SEATTLE - Hundreds of Washington State Muslims are planning to march together to the Capitol Building, meet state lawmakers in their offices and urge their legislators to speak out against Islamophobic rhetoric and hate crimes.
"This event will provide an opportunity for Muslims from the majority of our state's legislative districts to learn more about the political process and to meet their elected representatives," said CAIR-WA Executive Director Arsalan Bukhari.
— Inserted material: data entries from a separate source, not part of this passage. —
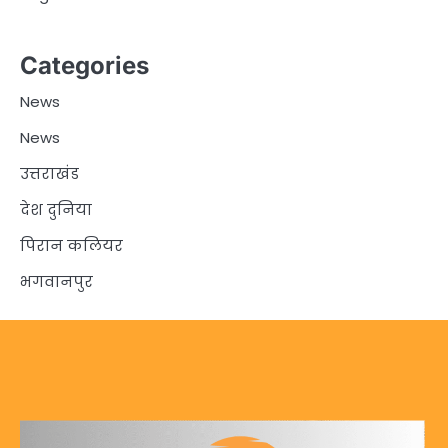
Categories
News
News
उत्तराखंड
देश दुनिया
पिरान कलियर
भगवानपुर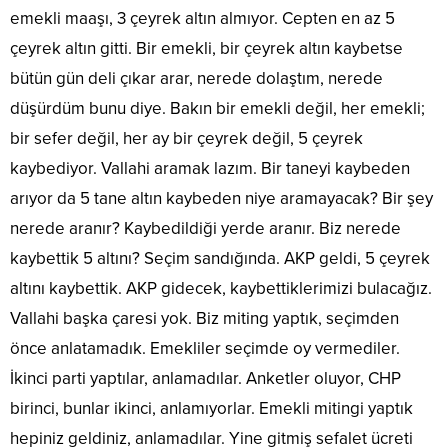
emekli maaşı, 3 çeyrek altın almıyor. Cepten en az 5
çeyrek altın gitti. Bir emekli, bir çeyrek altın kaybetse
bütün gün deli çıkar arar, nerede dolaştım, nerede
düşürdüm bunu diye. Bakın bir emekli değil, her emekli;
bir sefer değil, her ay bir çeyrek değil, 5 çeyrek
kaybediyor. Vallahi aramak lazım. Bir taneyi kaybeden
arıyor da 5 tane altın kaybeden niye aramayacak? Bir şey
nerede aranır? Kaybedildiği yerde aranır. Biz nerede
kaybettik 5 altını? Seçim sandığında. AKP geldi, 5 çeyrek
altını kaybettik. AKP gidecek, kaybettiklerimizi bulacağız.
Vallahi başka çaresi yok. Biz miting yaptık, seçimden
önce anlatamadık. Emekliler seçimde oy vermediler.
İkinci parti yaptılar, anlamadılar. Anketler oluyor, CHP
birinci, bunlar ikinci, anlamıyorlar. Emekli mitingi yaptık
hepiniz geldiniz, anlamadılar. Yine gitmiş sefalet ücreti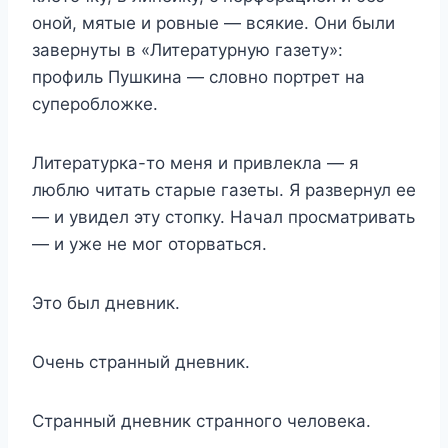
оной, мятые и ровные — всякие. Они были
завернуты в «Литературную газету»:
профиль Пушкина — словно портрет на
суперобложке.
Литературка-то меня и привлекла — я
люблю читать старые газеты. Я развернул ее
— и увидел эту стопку. Начал просматривать
— и уже не мог оторваться.
Это был дневник.
Очень странный дневник.
Странный дневник странного человека.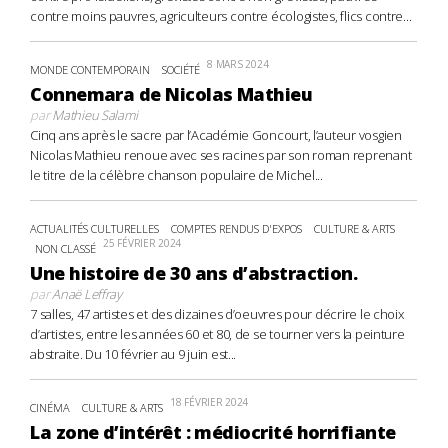
contre moins pauvres, agriculteurs contre écologistes, flics contre...
8 MARS 2024
MONDE CONTEMPORAIN
SOCIÉTÉ
Connemara de Nicolas Mathieu
par
Mathieu Salami
Cinq ans après le sacre par l’Académie Goncourt, l’auteur vosgien
Nicolas Mathieu renoue avec ses racines par son roman reprenant
le titre de la célèbre chanson populaire de Michel...
ACTUALITÉS CULTURELLES
COMPTES RENDUS D'EXPOS
CULTURE & ARTS
25 FÉVRIER 2024
NON CLASSÉ
Une histoire de 30 ans d’abstraction.
par
Anaë Leffray
7 salles, 47 artistes et des dizaines d’oeuvres pour décrire le choix
d’artistes, entre les années 60 et 80, de se tourner vers la peinture
abstraite. Du 10 février au 9 juin est...
18 FÉVRIER 2024
CINÉMA
CULTURE & ARTS
La zone d’intérêt : médiocrité horrifiante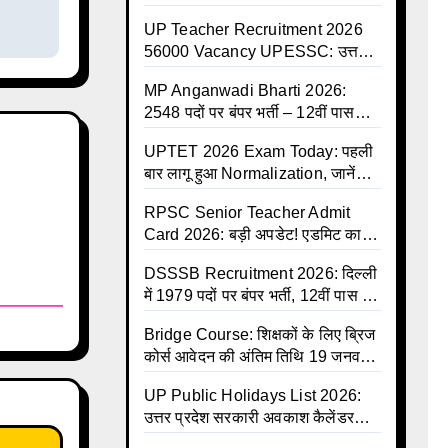
ऐतिहासिक सौगात, 8 जुलाई से कैशलेस
UP Teacher Recruitment 2026
इलाज शुरू
56000 Vacancy UPESSC: उत्तर
प्रदेश में 56,000 शिक्षकों व प्रधानाचार्यों
MP Anganwadi Bharti 2026:
की बंपर भर्ती की तैयारी, अगस्त में आ
2548 पदों पर बंपर भर्ती – 12वीं पास
सकता है विज्ञापन
महिलाओं के लिए सुनहरा मौका, अभी करें
UPTET 2026 Exam Today: पहली
Apply Online
बार लागू हुआ Normalization, जानें
कैसे तय होंगे आपके Final Marks और
RPSC Senior Teacher Admit
क्या होगा फायदा
Card 2026: बड़ी अपडेट! एडमिट कार्ड
जल्द जारी, परीक्षा से पहले जानें सभी
DSSSB Recruitment 2026: दिल्ली
जरूरी निर्देश
में 1979 पदों पर बंपर भर्ती, 12वीं पास के
लिए सुनहरा मौका, सैलरी ₹1.44 लाख
Bridge Course: शिक्षकों के लिए ब्रिज
तक
कोर्स आवेदन की अंतिम तिथि 19 जनवरी
तक बढ़ी, हजारों बीएड शिक्षकों को राहत
UP Public Holidays List 2026:
उत्तर प्रदेश सरकारी अवकाश कैलेंडर
जारी, देखें पूरी लिस्ट और PDF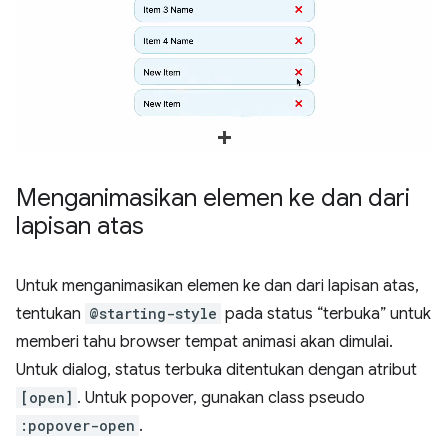
Menganimasikan elemen ke dan dari
lapisan atas
Untuk menganimasikan elemen ke dan dari lapisan atas,
tentukan
@starting-style
pada status “terbuka” untuk
memberi tahu browser tempat animasi akan dimulai.
Untuk dialog, status terbuka ditentukan dengan atribut
[open]
. Untuk popover, gunakan class pseudo
:popover-open
.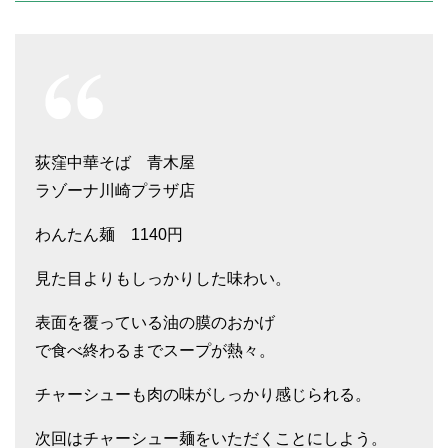
荻窪中華そば 青木屋
ラゾーナ川崎プラザ店
わんたん麺 1140円
見た目よりもしっかりした味わい。
表面を覆っている油の膜のおかげ
で食べ終わるまでスープが熱々。
チャーシューも肉の味がしっかり感じられる。
次回はチャーシュー麺をいただくことにしよう。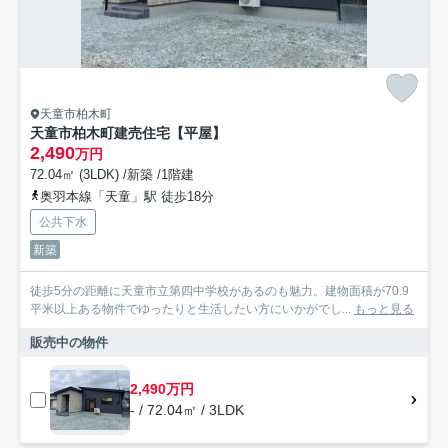
天童市柏木町
天童市柏木町建売住宅【平屋】
2,490
万円
72.04㎡ (3LDK) /新築 /1階建
奥羽本線「天童」駅 徒歩18分
公共下水
新築
徒歩5分の距離に天童市立第四中学校があるのも魅力。建物面積が70.9
平米以上ある物件でゆったりと生活したい方にいかがでし...
もっと見る
販売中の物件
2,490万円
- / 72.04㎡ / 3LDK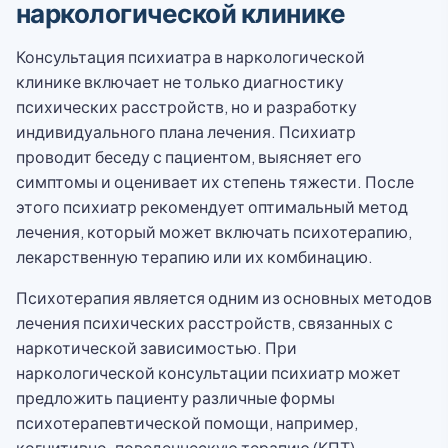
наркологической клинике
Консультация психиатра в наркологической
клинике включает не только диагностику
психических расстройств, но и разработку
индивидуального плана лечения. Психиатр
проводит беседу с пациентом, выясняет его
симптомы и оценивает их степень тяжести. После
этого психиатр рекомендует оптимальный метод
лечения, который может включать психотерапию,
лекарственную терапию или их комбинацию.
Психотерапия является одним из основных методов
лечения психических расстройств, связанных с
наркотической зависимостью. При
наркологической консультации психиатр может
предложить пациенту различные формы
психотерапевтической помощи, например,
когнитивно-поведенческую терапию (КПТ),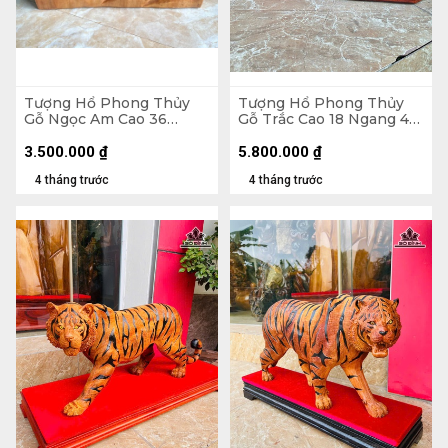
Tượng Hổ Phong Thủy
Tượng Hổ Phong Thủy
Gỗ Ngọc Am Cao 36
Gỗ Trắc Cao 18 Ngang 48
Ngang 43 Sâu 18 (cm) -
Sâu 13 (cm)
9kg
3.500.000
₫
5.800.000
₫
4 tháng trước
4 tháng trước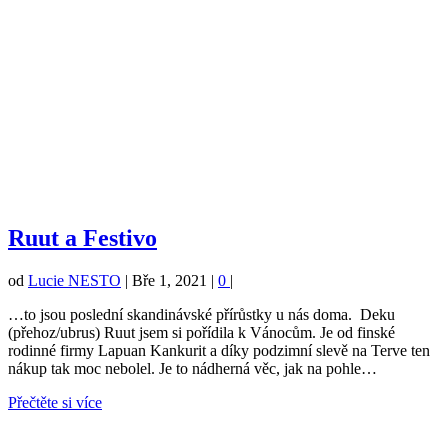
Ruut a Festivo
od
Lucie NESTO
|
Bře 1, 2021
|
0
|
…to jsou poslední skandinávské přírůstky u nás doma. Deku
(přehoz/ubrus) Ruut jsem si pořídila k Vánocům. Je od finské
rodinné firmy Lapuan Kankurit a díky podzimní slevě na Terve ten
nákup tak moc nebolel. Je to nádherná věc, jak na pohle…
Přečtěte si více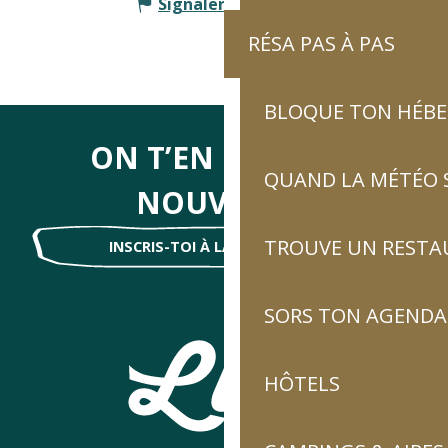
Signaler une erreur
RÉSA PAS À PAS
BLOQUE TON HÉB
ON T’EN DIRA DES
QUAND LA MÉTÉO S
NOUVELLES
TROUVE UN RESTA
INSCRIS-TOI À LA NEWSLETTER !
SORS TON AGENDA
HÔTELS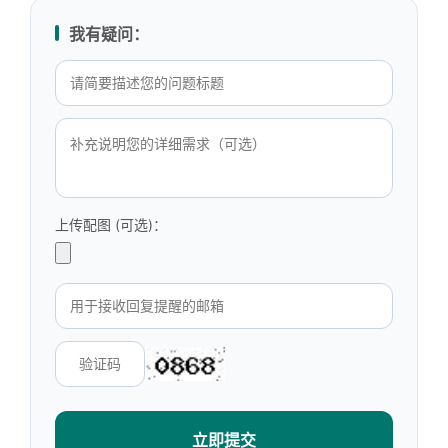
我有疑问：
上传配图 (可选)：
立即提交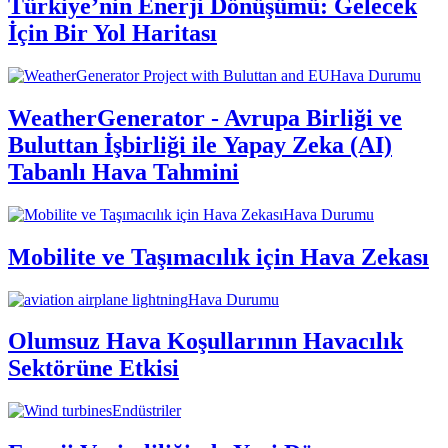
Türkiye’nin Enerji Dönüşümü: Gelecek
İçin Bir Yol Haritası
Hava Durumu
WeatherGenerator - Avrupa Birliği ve
Buluttan İşbirliği ile Yapay Zeka (AI)
Tabanlı Hava Tahmini
Hava Durumu
Mobilite ve Taşımacılık için Hava Zekası
Hava Durumu
Olumsuz Hava Koşullarının Havacılık
Sektörüne Etkisi
Endüstriler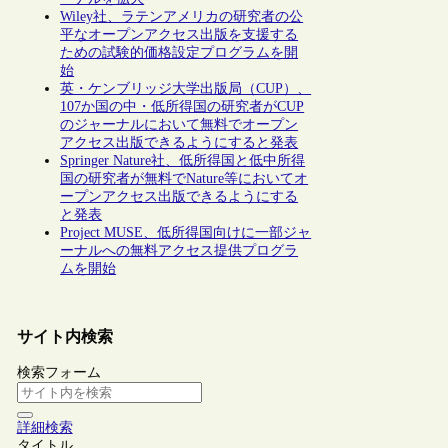
Wiley社、ラテンアメリカの研究者の公
平なオープンアクセス出版を支援する
ための試験的価格設定プログラムを開
始
英・ケンブリッジ大学出版局（CUP）、
107か国の中・低所得国の研究者がCUP
のジャーナルにおいて無料でオープン
アクセス出版できるようにすると発表
Springer Nature社、低所得国と低中所得
国の研究者が無料でNature等においてオ
ープンアクセス出版できるようにする
と発表
Project MUSE、低所得国向けに一部ジャ
ーナルへの無料アクセス提供プログラ
ムを開始
サイト内検索
検索フォーム
詳細検索
タイトル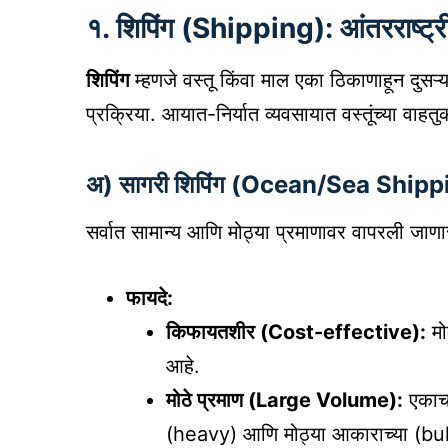
१. शिपिंग (Shipping): आंतरराष्ट्
शिपिंग
म्हणजे वस्तू किंवा माल एका ठिकाणाहून दुसऱ्
प्रक्रिया. आयात-निर्यात व्यवसायात वस्तूंच्या वाहत
अ) सागरी शिपिंग (Ocean/Sea Shipp
सर्वात सामान्य आणि मोठ्या प्रमाणावर वापरली जाणार
फायदे:
किफायतशीर (Cost-effective):
मो
आहे.
मोठे प्रमाण (Large Volume):
एकाच 
(heavy) आणि मोठ्या आकाराच्या (bulky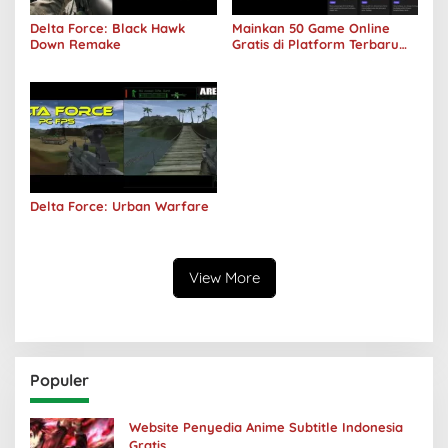
Delta Force: Black Hawk
Mainkan 50 Game Online
Down Remake
Gratis di Platform Terbaru
Areawibu
Delta Force: Urban Warfare
View More
Populer
Website Penyedia Anime Subtitle Indonesia
Gratis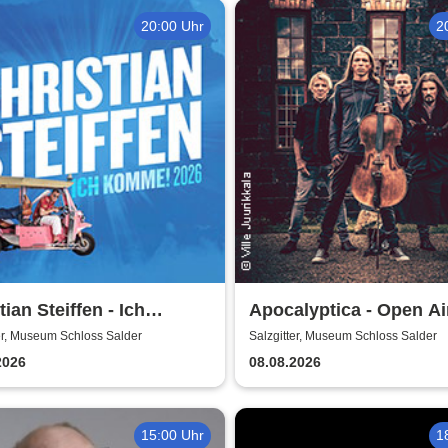
20:00 Uhr
2
tian Steiffen - Ich
Apocalyptica - Open Ai
e! 2026
er, Museum Schloss Salder
Salzgitter, Museum Schloss Salder
2026
08.08.2026
15:00 Uhr
1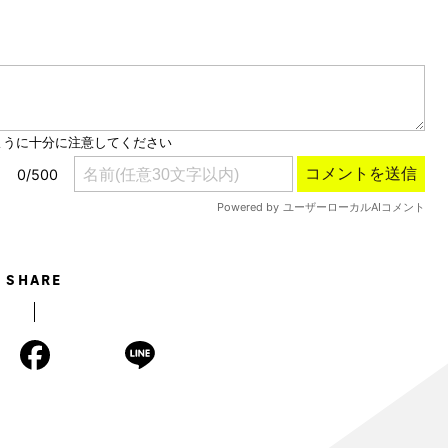
Mute
SHARE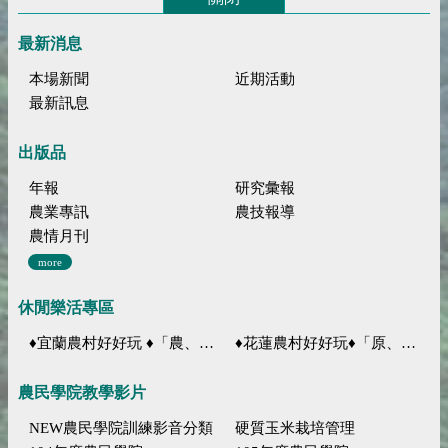
最新消息
本場新聞
近期活動
最新訊息
出版品
年報
研究彙報
農業專訊
農技報導
農情月刊
more
休閒樂活專區
♦宜蘭農村好好玩 ♦「農、藝、山、水」四條遊程推薦
♦花蓮農村好好玩♦「原、生、慢、活」四條遊程推薦
農民學院教學影片
NEW農民學院訓練影音分類
硬質玉米栽培管理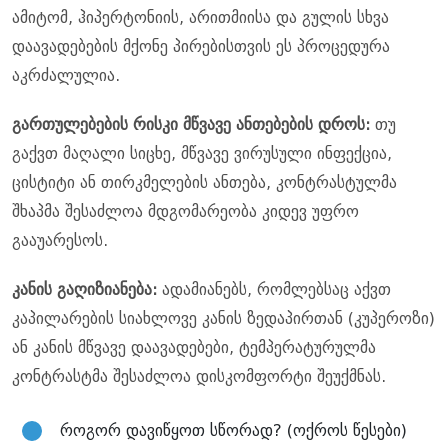
ამიტომ, ჰიპერტონიის, არითმიისა და გულის სხვა
დაავადებების მქონე პირებისთვის ეს პროცედურა
აკრძალულია.
გართულებების რისკი მწვავე ანთებების დროს:
თუ
გაქვთ მაღალი სიცხე, მწვავე ვირუსული ინფექცია,
ცისტიტი ან თირკმელების ანთება, კონტრასტულმა
შხაპმა შესაძლოა მდგომარეობა კიდევ უფრო
გააუარესოს.
კანის გაღიზიანება:
ადამიანებს, რომლებსაც აქვთ
კაპილარების სიახლოვე კანის ზედაპირთან (კუპეროზი)
ან კანის მწვავე დაავადებები, ტემპერატურულმა
კონტრასტმა შესაძლოა დისკომფორტი შეუქმნას.
როგორ დავიწყოთ სწორად? (ოქროს წესები)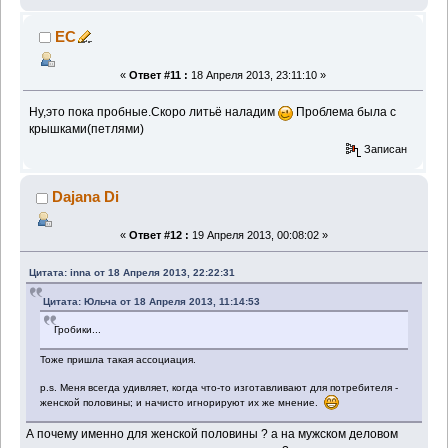
EC
«
Ответ #11 :
18 Апреля 2013, 23:11:10 »
Ну,это пока пробные.Скоро литьё наладим
Проблема была с
крышками(петлями)
Записан
Dajana Di
«
Ответ #12 :
19 Апреля 2013, 00:08:02 »
Цитата: inna от 18 Апреля 2013, 22:22:31
Цитата: Юльча от 18 Апреля 2013, 11:14:53
Гробики...
Тоже пришла такая ассоциация.
p.s. Меня всегда удивляет, когда что-то изготавливают для потребителя -
женской половины; и начисто игнорируют их же мнение.
А почему именно для женской половины ? а на мужском деловом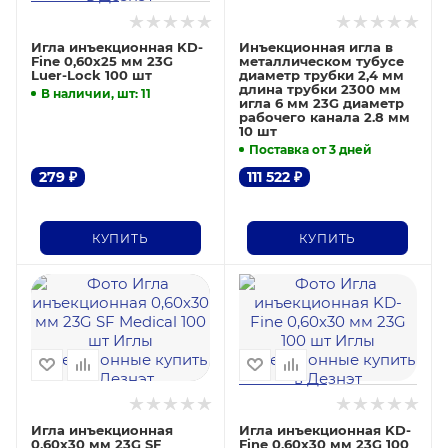
Игла инъекционная KD-
Инъекционная игла в
Fine 0,60х25 мм 23G
металлическом тубусе
Luer-Lock 100 шт
диаметр трубки 2,4 мм
длина трубки 2300 мм
В наличии, шт
: 11
игла 6 мм 23G диаметр
рабочего канала 2.8 мм
10 шт
Поставка от 3 дней
279
₽
111 522
₽
КУПИТЬ
КУПИТЬ
Игла инъекционная
Игла инъекционная KD-
0,60х30 мм 23G SF
Fine 0,60х30 мм 23G 100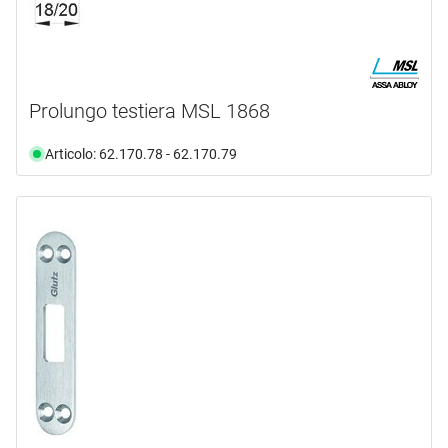
Prolungo testiera MSL 1868
Articolo: 62.170.78 - 62.170.79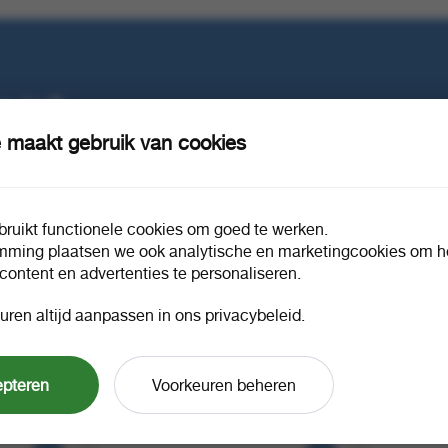
e in?
 maakt gebruik van cookies
ruikt functionele cookies om goed te werken.
mming plaatsen we ook analytische en marketingcookies om he
 content en advertenties te personaliseren.
uren altijd aanpassen in ons privacybeleid.
riet PFAS-
Snackzak lekker ite nr. 27 (1 pond)
Pizza afs
epteren
Voorkeuren beheren
1 zak a 2
1400 stuks
1 doos a 10000
92243
55038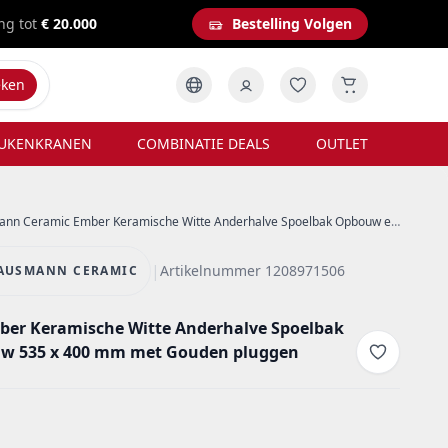
ng tot
€ 20.000
Bestelling Volgen
eken
UKENKRANEN
COMBINATIE DEALS
OUTLET
eramic Ember Keramische Witte Anderhalve Spoelbak Opbouw en Onderbouw 535 x 400 mm met Gouden pluggen 1208971506
|
Artikelnummer 1208971506
AUSMANN CERAMIC
er Keramische Witte Anderhalve Spoelbak
w 535 x 400 mm met Gouden pluggen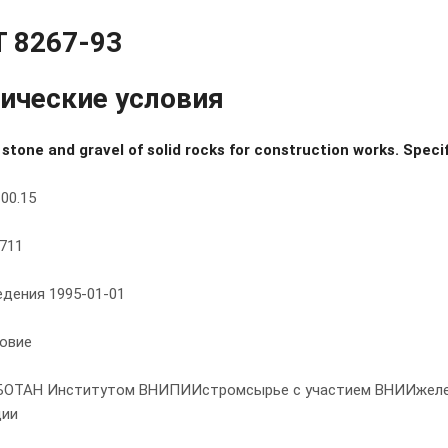
 8267-93
ические условия
stone and gravel of solid rocks for construction works. Speci
00.15
711
едения 1995-01-01
овие
БОТАН Институтом ВНИПИИстромсырье с участием ВНИИжел
ции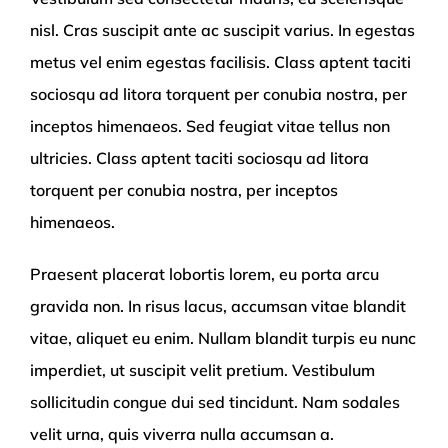
nisl. Cras suscipit ante ac suscipit varius. In egestas
metus vel enim egestas facilisis. Class aptent taciti
sociosqu ad litora torquent per conubia nostra, per
inceptos himenaeos. Sed feugiat vitae tellus non
ultricies. Class aptent taciti sociosqu ad litora
torquent per conubia nostra, per inceptos
himenaeos.
Praesent placerat lobortis lorem, eu porta arcu
gravida non. In risus lacus, accumsan vitae blandit
vitae, aliquet eu enim. Nullam blandit turpis eu nunc
imperdiet, ut suscipit velit pretium. Vestibulum
sollicitudin congue dui sed tincidunt. Nam sodales
velit urna, quis viverra nulla accumsan a.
"Legislators should take action during this crucial year to allocate funds to preserve critical services for the most vulnerable in our society."
At the march, planned as part of the annual event, "Washington State Muslims Day at the Capitol," some 400 Washington state Muslims are scheduled to meet with dozens of their elected representatives.
Organized by the Washington state chapter of the Council on American-Islamic Relations, the event, to be held January 16, is one of the largest of its kind in the nation.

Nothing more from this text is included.